(Page images and extracted text)
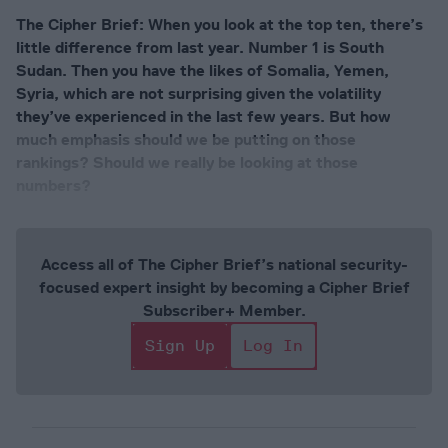
The Cipher Brief: When you look at the top ten, there’s
little difference from last year. Number 1 is South
Sudan. Then you have the likes of Somalia, Yemen,
Syria, which are not surprising given the volatility
they’ve experienced in the last few years. But how
much emphasis should we be putting on those
rankings? Should we really be looking at those
numbers?
Access all of The Cipher Brief’s national security-
focused expert insight by becoming a Cipher Brief
Subscriber+ Member.
Sign Up
Log In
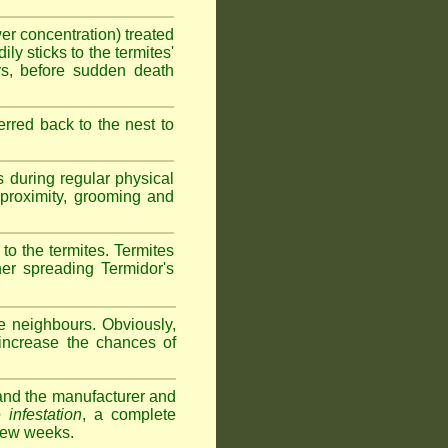
wer concentration) treated
ly sticks to the termites'
ys, before sudden death
erred back to the nest to
s during regular physical
e proximity, grooming and
 to the termites. Termites
her spreading Termidor's
e neighbours. Obviously,
 increase the chances of
s and the manufacturer and
 infestation
, a complete
 few weeks.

=== EXERCISE ===
Leave the images out and transcribe the remaining data above word for word.

=== REPLY ===
The Cipher Brief: When you look at the top ten, there’s
little difference from last year. Number 1 is South
Sudan. Then you have the likes of Somalia, Yemen,
Syria, which are not surprising given the volatility
they’ve experienced in the last few years. But how
much emphasis should we be putting on those
rankings? Should we really be looking at those
numbers?
Access all of The Cipher Brief’s national security-
focused expert insight by becoming a Cipher Brief
Subscriber+ Member.
Sign Up
Log In
wer concentration) treated
ly sticks to the termites'
ys, before sudden death
erred back to the nest to
s during regular physical
e proximity, grooming and
 to the termites. Termites
her spreading Termidor's
e neighbours. Obviously,
 increase the chances of
s and the manufacturer and
 infestation
, a complete
 few weeks.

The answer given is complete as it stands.